You have to understand something about Chase. He doesn't make it appear to
be like he's trying to humiliate a person, but it happens, just as sure as
snow, when the rain clouds get too cold.

"I'm not on edge, McPhee, okay?"

"Geesh, Brad, you don't have to go ballistic on me. All I did was offer to
come upstairs and help you make your face look better."

"I'm... not... going... ballistic... on... you... McPhee... I'm hot and wet
and sticky and..."

"Hey, why don't you jump in the shower and cool off, Brad?"

Standing there, totally in the buff, I tapped my fingers, in sequence, on
the granite vanity, in silence. Okay, so I figured Chase had a good idea.
Would soften up my stubble, too. So, I slid the shower door to my left, bent
over and fidgeted with the hot and cold.

"Oh shit!" I cried out.

I'm cursing McPhee out, at this point, as I hear that devilous laughter.

"Chase-baby, are you trying to seduce me?"

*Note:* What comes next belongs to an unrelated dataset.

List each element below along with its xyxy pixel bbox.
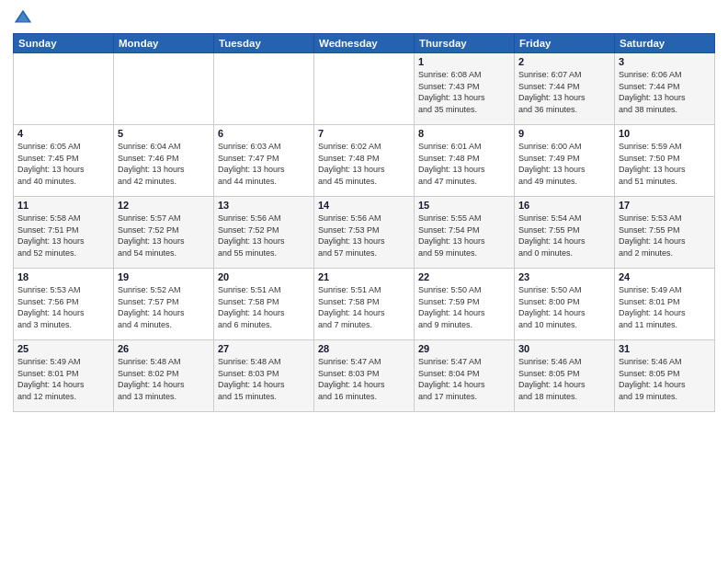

"Why do you say that, Bradford?"

All it took was turning my head, over my shoulder and giving him the look,
to tell him how I felt. I didn't need to tell him what we both already knew,
his 8.5c just slid down my hairy asscrack!

"I thought you had to get dinner ready, Chase-baby?"

"I do, but I figured maybe you'd like to start with some 'h'orderves',
Brad?"

"I thought we came up to my place, for you to show me how good it would look
for me to grow a goatee?"

"Let's go then, Brad. Hey, I only suggested the shower. It wasn't me who
bent over and stuck their ass out, pressing it back onto my cock!"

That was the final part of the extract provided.